Wednesday, April 22, 2015

Long Day - Rifts, Hasbro and DC's Convergence among other musings


Today is going to be a long day: 24 hours without sleep now. Long story, too much "other" for this blog but I am looking forward to crashing later for a few hours before game begins. Ai!!!! So a random medley post doay:

Rifts
The Savage Worlds edition of Rifts I mentioned really is a shocker. I still can't believe that Palladium consented to allow this. It won't quite feel the same though without a long monologue in each book from Kevin explaining that the original manuscript was amazing but he still had to rewrite it entirely to suit his vision of Book X.

Hasbro on D&D
Hasbro's news that D& D "on a real tear" was cool but I am still amused that it was also grouped with Clue, Candy Land and other games in the Hasbro inventory in terms of where it stands in the corporate report.
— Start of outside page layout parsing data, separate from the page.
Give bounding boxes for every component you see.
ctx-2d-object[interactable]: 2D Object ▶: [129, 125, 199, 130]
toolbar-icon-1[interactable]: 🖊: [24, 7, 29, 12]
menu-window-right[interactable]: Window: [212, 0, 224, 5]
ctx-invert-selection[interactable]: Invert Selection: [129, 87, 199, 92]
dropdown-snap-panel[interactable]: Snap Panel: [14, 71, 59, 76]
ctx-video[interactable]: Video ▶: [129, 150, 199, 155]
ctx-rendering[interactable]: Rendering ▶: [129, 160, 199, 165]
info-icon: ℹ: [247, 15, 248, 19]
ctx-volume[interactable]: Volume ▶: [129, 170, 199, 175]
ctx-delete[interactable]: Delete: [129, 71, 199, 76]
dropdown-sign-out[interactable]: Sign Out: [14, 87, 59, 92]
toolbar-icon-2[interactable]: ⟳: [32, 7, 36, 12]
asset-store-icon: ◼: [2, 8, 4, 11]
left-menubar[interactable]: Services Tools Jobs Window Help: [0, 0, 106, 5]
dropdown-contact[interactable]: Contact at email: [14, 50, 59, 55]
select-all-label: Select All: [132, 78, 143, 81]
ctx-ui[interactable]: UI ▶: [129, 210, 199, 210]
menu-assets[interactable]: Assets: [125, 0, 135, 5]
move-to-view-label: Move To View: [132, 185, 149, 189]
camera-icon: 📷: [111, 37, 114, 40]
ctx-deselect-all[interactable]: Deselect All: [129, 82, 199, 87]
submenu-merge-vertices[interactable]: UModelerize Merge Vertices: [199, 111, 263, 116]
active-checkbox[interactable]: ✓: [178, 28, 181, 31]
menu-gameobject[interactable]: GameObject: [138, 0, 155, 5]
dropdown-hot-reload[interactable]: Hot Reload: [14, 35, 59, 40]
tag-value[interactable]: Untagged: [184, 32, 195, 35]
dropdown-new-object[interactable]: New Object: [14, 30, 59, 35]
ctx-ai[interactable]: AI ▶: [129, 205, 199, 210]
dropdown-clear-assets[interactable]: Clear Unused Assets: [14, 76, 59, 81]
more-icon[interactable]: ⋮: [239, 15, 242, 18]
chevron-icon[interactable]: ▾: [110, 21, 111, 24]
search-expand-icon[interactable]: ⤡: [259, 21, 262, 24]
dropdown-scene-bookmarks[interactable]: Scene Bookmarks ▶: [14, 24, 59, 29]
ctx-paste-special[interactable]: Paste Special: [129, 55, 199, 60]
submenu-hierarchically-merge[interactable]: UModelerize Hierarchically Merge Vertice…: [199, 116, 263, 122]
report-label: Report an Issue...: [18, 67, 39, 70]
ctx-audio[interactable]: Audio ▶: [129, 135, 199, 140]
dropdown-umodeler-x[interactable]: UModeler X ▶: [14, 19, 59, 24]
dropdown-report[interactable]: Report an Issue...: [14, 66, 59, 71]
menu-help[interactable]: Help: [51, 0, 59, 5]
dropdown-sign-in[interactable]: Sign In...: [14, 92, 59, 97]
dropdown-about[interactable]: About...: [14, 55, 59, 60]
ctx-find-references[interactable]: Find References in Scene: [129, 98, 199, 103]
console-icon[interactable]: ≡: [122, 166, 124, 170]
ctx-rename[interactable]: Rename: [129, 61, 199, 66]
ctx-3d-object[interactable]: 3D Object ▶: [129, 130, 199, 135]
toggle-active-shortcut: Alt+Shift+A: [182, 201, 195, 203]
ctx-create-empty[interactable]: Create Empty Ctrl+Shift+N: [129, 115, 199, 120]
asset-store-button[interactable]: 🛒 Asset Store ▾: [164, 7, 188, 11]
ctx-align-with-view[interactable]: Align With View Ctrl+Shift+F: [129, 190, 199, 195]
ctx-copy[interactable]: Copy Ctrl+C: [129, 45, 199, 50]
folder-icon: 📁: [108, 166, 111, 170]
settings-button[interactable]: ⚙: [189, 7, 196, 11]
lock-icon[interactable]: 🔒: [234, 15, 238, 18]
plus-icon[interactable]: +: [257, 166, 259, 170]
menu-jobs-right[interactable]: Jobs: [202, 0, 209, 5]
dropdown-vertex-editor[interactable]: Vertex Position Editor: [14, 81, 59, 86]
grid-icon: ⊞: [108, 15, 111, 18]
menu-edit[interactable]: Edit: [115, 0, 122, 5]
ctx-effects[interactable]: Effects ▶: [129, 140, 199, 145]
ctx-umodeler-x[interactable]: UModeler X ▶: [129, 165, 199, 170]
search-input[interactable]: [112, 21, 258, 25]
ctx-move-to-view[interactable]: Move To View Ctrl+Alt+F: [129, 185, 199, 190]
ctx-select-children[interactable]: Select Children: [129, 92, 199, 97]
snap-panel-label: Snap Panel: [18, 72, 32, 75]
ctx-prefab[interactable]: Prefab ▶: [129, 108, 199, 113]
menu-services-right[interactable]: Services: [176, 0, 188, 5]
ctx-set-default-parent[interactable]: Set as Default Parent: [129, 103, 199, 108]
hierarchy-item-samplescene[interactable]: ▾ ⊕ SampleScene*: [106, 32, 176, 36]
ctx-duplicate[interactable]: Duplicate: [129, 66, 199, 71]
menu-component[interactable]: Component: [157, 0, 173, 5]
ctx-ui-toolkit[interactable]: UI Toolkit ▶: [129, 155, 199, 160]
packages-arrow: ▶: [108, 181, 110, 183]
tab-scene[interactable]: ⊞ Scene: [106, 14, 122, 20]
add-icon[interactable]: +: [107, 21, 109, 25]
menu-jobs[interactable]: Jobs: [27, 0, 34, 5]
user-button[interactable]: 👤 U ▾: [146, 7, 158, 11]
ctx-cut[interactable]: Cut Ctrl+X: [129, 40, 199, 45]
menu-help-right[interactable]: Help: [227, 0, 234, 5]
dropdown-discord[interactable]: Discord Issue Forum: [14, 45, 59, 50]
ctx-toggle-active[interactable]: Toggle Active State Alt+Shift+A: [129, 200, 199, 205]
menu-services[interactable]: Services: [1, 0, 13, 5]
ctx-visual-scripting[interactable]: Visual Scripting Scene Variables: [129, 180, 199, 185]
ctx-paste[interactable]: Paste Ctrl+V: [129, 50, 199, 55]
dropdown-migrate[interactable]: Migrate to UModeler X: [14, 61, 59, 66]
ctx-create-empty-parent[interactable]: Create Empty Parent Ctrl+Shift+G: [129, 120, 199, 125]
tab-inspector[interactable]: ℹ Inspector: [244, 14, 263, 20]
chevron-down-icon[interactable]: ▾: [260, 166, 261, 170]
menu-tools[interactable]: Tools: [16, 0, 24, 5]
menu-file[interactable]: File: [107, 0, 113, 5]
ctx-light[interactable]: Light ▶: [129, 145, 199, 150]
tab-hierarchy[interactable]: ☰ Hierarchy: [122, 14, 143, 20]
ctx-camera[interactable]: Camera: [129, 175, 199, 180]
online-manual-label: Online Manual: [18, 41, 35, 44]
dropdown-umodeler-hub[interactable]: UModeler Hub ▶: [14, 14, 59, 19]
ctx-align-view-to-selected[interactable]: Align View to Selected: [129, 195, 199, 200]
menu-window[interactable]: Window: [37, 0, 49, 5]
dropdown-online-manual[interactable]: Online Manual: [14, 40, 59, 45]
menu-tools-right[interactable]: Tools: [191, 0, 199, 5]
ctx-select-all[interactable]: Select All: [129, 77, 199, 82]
This led me to wonder if maybe somewhere deep in Hasbro's corporate network is a division of 7 dedicated developers working furiously to make Candy Land new and innovative, all glaring over at the WotC team for setting the bar to a new high.

DC's Convergence
Anyone following DC's Convergence mini-epic running this month and next? No? I'm guessing a lot of older fans habitually dodge all newer iterations of an old product without compelling evidence to do otherwise, but I happen to be a fan of the New 52 DC universe and also still a fan of (most of) the pre-New-52 universe (I followed the post-Crisis DC from around 86 through to 2000 before I finally burned out). The Convergence event, which I am told is actually a cover for DC to move its headquarters to California and not worry about having their comic lineup interrupted, is a storyline about entire cities of various realms of the DC multiverse which have been kidnapped to a distant universe where Braniac is collecting "dead cities." This has been an recurring theme for several storylines now in DC's New 52, and pretty much most of the recent weeklies (New 52 Future's End and Earth2: Future's End) have been building up to it. Anyway, this frame gives the DC authors an excuse to revisit dozens of older DC universes and cancelled books. So far it's been a real menagerie, but an unusual number of their entries date to sometime in the mid 00's prior to the major universe-revisionism that went on or back to the late 80's, when I really got into DC. It's a fun trip down memory lane but in a modern context; the interesting thing is going to be seeing what changes, if any, this new approach has on other DC books going forward.

Marvel's doing something similar with its Secret Wars, which appears to be a muddy mess of various miniseries revisiting key moments in Marvel's history while using the end-of-the-universe event they've been building up to in the Avengers titles for years now as a frame. The end result, I predict, will look alarmingly close to the Marvel Cineverse, but I could be mistaken....still, I'm going to dodge most of the Secret Wars titles as it looks like a ridiculous mess and honestly I haven't been "back" to Marvel since the early 80's, so for most of these spin-off titles they are referencing events that took place during the decades that I was almost exclusively in to either DC, Image, or Jodorowksi comics.

Plus, there are a lot of comics for these two events coming out from Marvel and DC both. For the sake of my budget a decision had to be made: and I decided it was more fun to follow the Convergence.